Detect values that occur rarely in time or rarely for a population.

rare analysis will detect anomalies according to the number of distinct rare values. This differs from freq_rare which will detect anomalies according to the number of times (frequency) rare values have occurred.

  • rare
  • freq_rare

Note

  • The rare and freq_rare functions should not be used in conjunction with excludeFrequent.
  • Shorter bucket spans (less than 1 hour say) are recommended when looking for rare events. The functions model if something happens in a bucket at least once. With longer bucket spans, it is more likely that entities will be seen in a bucket and therefore they appear less rare. Picking the ideal the bucket span depends on the characteristics of the data with shorter bucket spans typically being measured in minutes, not hours.
  • Modeling of rare data requires a learning period of at least 20 buckets (for typical data).

rare

Detect values that occur rarely in time or rarely for a population. Detect anomalies according to the number of distinct rare values.

  • fieldName: N/A
  • byFieldName: required
  • overFieldName: optional

Example 1 - rare in time

{ "function" : "rare", "byFieldName" : "status" }
  • Models status codes that occur over time
  • Detects when rare status codes occur compared to the past

For example, will detect status codes in a web access log that have never (or rarely) occured before.

Example 2 - rare in a population

{ "function" : "rare", "byFieldName" : "status", "overFieldName" : "clientip" }
  • Models status code and clientip interactions that occur
  • Defines a rare status code as one that occurs for few clientip’s compared to the population [1]
  • Detects clientip’s that experience one or more distinct rare status codes compared to the population [2]

For example in a web access log, a clientip that experiences the most number of different rare status codes compared to the population will be regarded as highly anomalous. This is based on the number of different status code values, not the count of occurrences.

[1]To define a status code as rare we look at the number distinct status codes that occur, and not the number of times the status code occurs. If a single clientip experiences a single unique status code this will be rare, even if it occurs for that clientip in every bucket.
[2]Here with rare we look at the number of distinct status codes.

freq_rare

Detect values that occur rarely for a population. Detect anomalies according to the number of times (frequency) that rare values occur.

  • fieldName: N/A
  • byFieldName: required
  • overFieldName: required

Example 1 - frequently rare in a population

{ "function" : "freq_rare", "byFieldName" : "uri", "overFieldName" : "clientip" }
  • Models uri paths and clientip interactions that occur
  • Defines a rare uri path as one that is visited by few clientip’s compared to the population [3]
  • Detects clientip’s that experience many interactions with rarev uri paths compared to the population [4]

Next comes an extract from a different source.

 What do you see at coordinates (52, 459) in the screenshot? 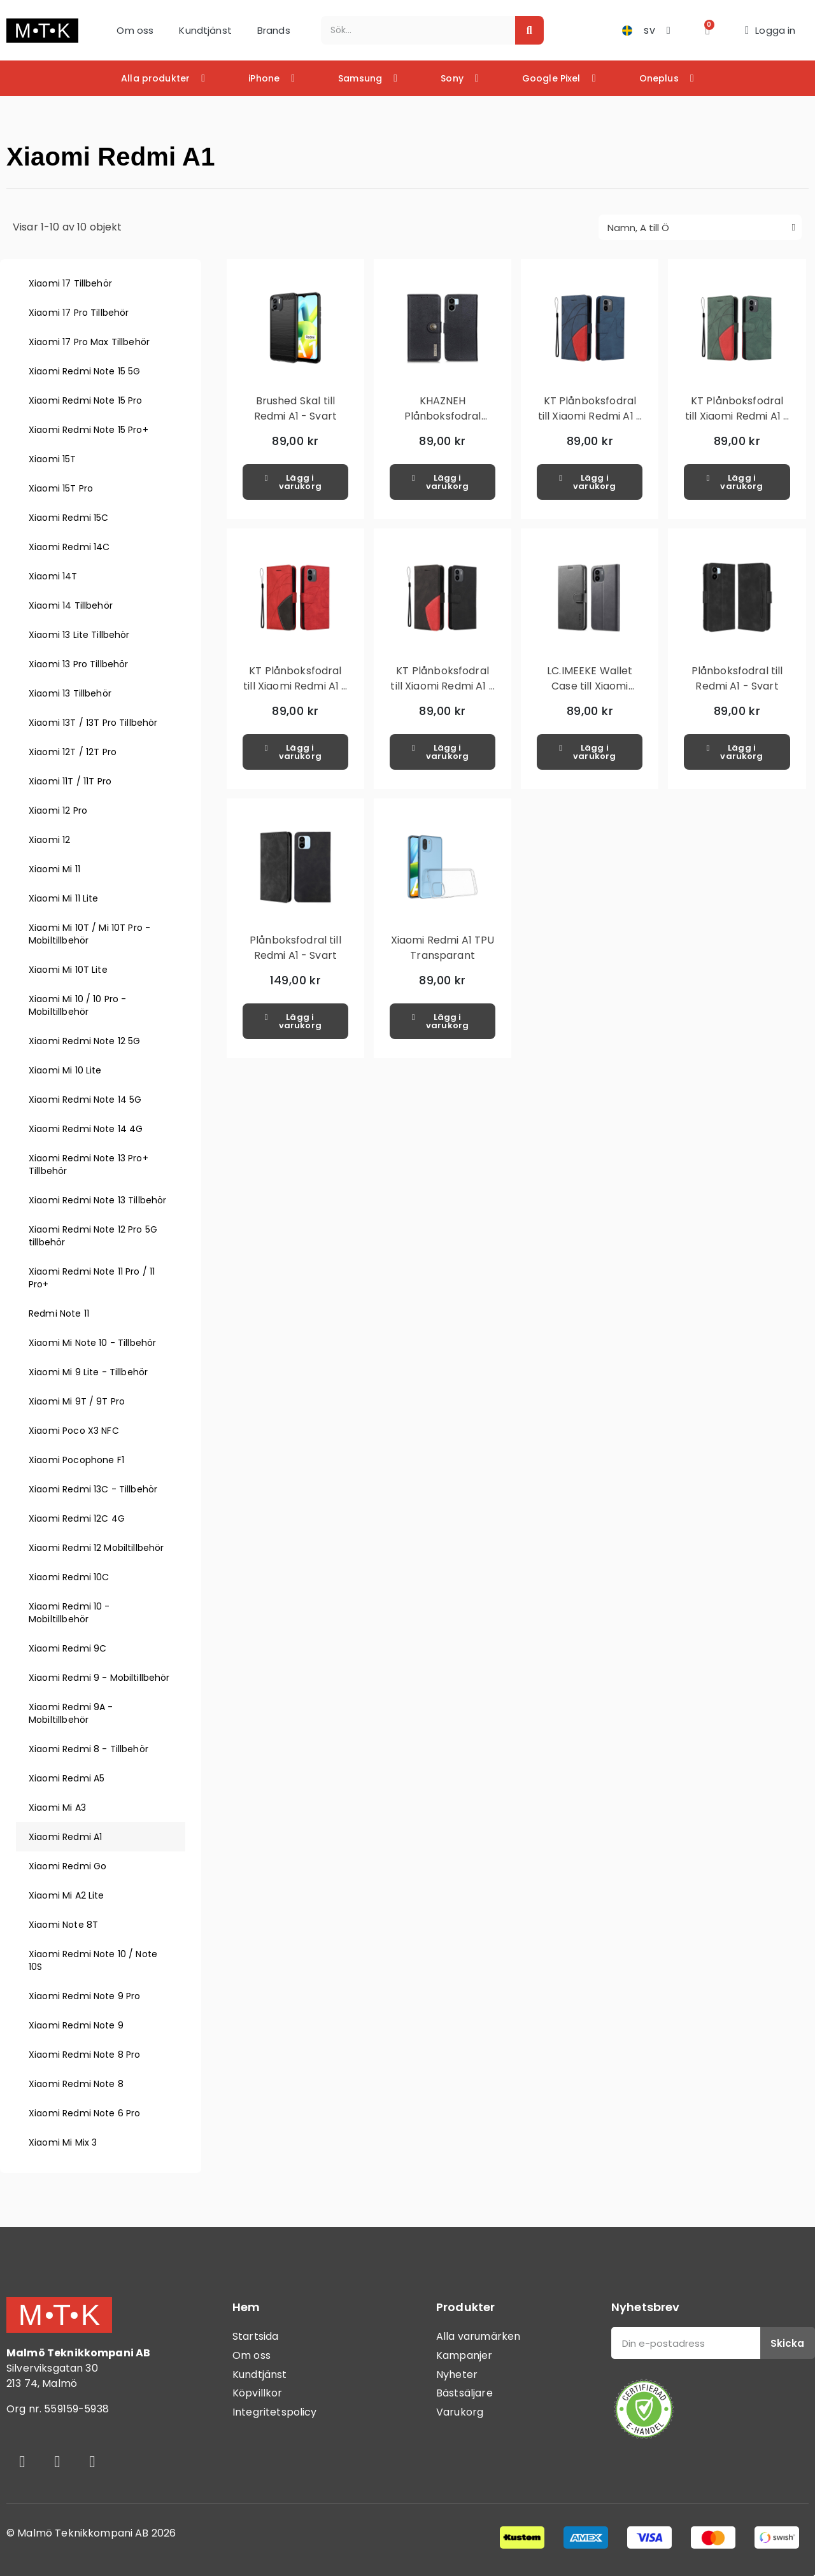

For example in a web access log, a clientip that visits one or more rare uri paths many times compared to the population, will be regarded as highly anomalous. This is based on the count of interactions with rare uri paths, not the number of different uri path values.

[3]To define a uri path as rare we look at the number distinct values that occur, and not the number of times the uri path occurs. If a single clientip visits a single unique uri path this will be rare, even if it occurs for that clientip in every bucket.
[4]Here with freq_rare we look at the number of times interactions have happened.